### DATA FOR THE TASK ###

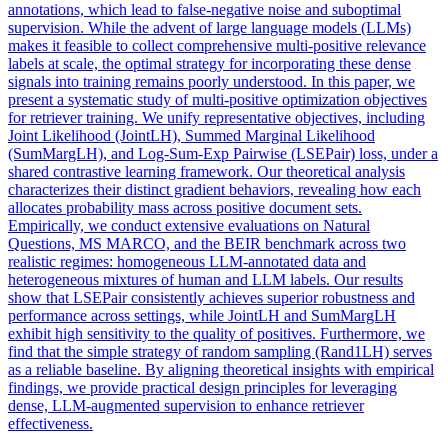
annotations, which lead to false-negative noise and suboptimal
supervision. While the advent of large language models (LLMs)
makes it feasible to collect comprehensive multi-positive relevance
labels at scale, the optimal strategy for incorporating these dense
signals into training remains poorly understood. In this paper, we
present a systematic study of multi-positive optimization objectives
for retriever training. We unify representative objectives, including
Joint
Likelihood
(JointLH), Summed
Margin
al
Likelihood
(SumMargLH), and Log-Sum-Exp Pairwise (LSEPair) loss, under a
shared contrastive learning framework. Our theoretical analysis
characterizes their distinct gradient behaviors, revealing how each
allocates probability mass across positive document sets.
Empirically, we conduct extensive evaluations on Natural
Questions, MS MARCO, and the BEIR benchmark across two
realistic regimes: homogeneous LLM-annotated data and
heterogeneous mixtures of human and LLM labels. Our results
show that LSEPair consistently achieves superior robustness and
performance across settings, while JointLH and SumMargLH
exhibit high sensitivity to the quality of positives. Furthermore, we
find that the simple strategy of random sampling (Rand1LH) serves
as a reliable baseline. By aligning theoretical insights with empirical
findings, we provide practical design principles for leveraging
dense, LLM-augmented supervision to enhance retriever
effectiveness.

###

# WHAT TO PRODUCE
Wherever "objectives" turns up in the records, copy the whole line.

# OUTPUT OF THE EXERCISE
present a systematic study of multi-positive optimization objectives
for retriever training. We unify representative objectives, including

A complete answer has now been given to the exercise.